Claude Code Provider
The Claude Code provider lets you route AiCore completions through your Claude subscription via the Claude Agents Python SDK — no Anthropic API key required. It ships as two complementary providers:
| Provider | Use case |
|---|---|
claude_code | Runs the CLI locally on the same machine as AiCore |
remote_claude_code | Connects to a aicore-proxy-server running elsewhere over HTTP |
Both share the same acomplete() / complete() interface and emit identical tool-call streaming events.
Local Provider (claude_code)
Prerequisites
# 1. Node.js 18+ and the Claude Code CLI
npm install -g @anthropic-ai/claude-code
# 2. Authenticate once
claude login
# 3. Install AiCore
pip install core-for-aiConfiguration
from aicore.llm.config import LlmConfig
config = LlmConfig(
provider="claude_code",
model="claude-sonnet-4-5-20250929",
# No api_key needed — auth is handled by the CLI
)YAML equivalent:
llm:
provider: "claude_code"
model: "claude-sonnet-4-5-20250929"
# Optional
permission_mode: "bypassPermissions" # default — all tools allowed
cwd: "/path/to/your/project"
max_turns: 10
mcp_config: "./mcp_config.json"
cli_path: "/usr/local/bin/claude" # override if not on PATH
allowed_tools:
- "Read"
- "Write"
- "Bash"Config Fields
| Field | Type | Default | Description |
|---|---|---|---|
provider | string | — | "claude_code" |
model | string | — | Claude model name |
permission_mode | string | "bypassPermissions" | "bypassPermissions", "acceptEdits", "default", "plan" |
cwd | string | None | Working directory for the CLI |
max_turns | int | None | Max agentic turns before session ends |
allowed_tools | list[str] | None | Tool names Claude may use (all allowed if omitted) |
cli_path | string | None | Absolute path to the claude binary |
mcp_config | string | None | Path to an MCP config JSON file |
api_key,temperature, andmax_tokensare silently ignored — the CLI controls model parameters internally.
Basic Usage
from aicore.llm import Llm
from aicore.llm.config import LlmConfig
llm = Llm.from_config(LlmConfig(
provider="claude_code",
model="claude-sonnet-4-5-20250929",
))
# Sync
response = llm.complete("List all Python files in this project")
print(response)
# Async
response = await llm.acomplete("List all Python files in this project")

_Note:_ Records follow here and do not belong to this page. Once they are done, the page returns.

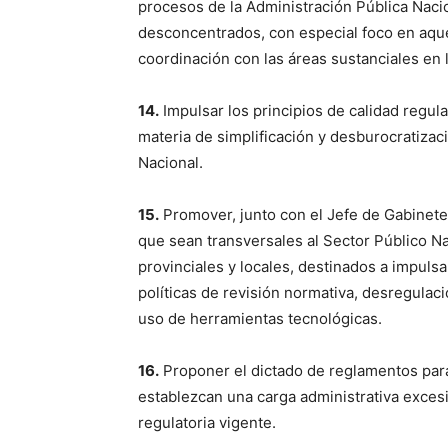
procesos de la Administración Pública Naci
desconcentrados, con especial foco en aque
coordinación con las áreas sustanciales en l
14.
Impulsar los principios de calidad regula
materia de simplificación y desburocratizac
Nacional.
15.
Promover, junto con el Jefe de Gabinete
que sean transversales al Sector Público Na
provinciales y locales, destinados a impul
políticas de revisión normativa, desregulac
uso de herramientas tecnológicas.
16.
Proponer el dictado de reglamentos para
establezcan una carga administrativa excesi
regulatoria vigente.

print(response)Tool Call Callbacks
def on_tool_event(event: dict):
if event["stage"] == "started":
print(f"→ Calling tool: {event['tool_name']}")
elif event["stage"] == "concluded":
status = "✗" if event["is_error"] else "✓"
print(f"{status} Tool finished: {event['tool_name']}")
llm.tool_callback = on_tool_event
response = await llm.acomplete("Find all TODO comments in the codebase")TOOL_CALL_START_TOKEN and TOOL_CALL_END_TOKEN are also emitted through stream_handler, so existing stream consumers work without changes.
Proxy Server (aicore-proxy-server)
The proxy server wraps claude-agent-sdk as a FastAPI SSE service so Claude Code can be shared over HTTP. Use it when:
- The CLI is authenticated on a different machine (dev box, server, WSL)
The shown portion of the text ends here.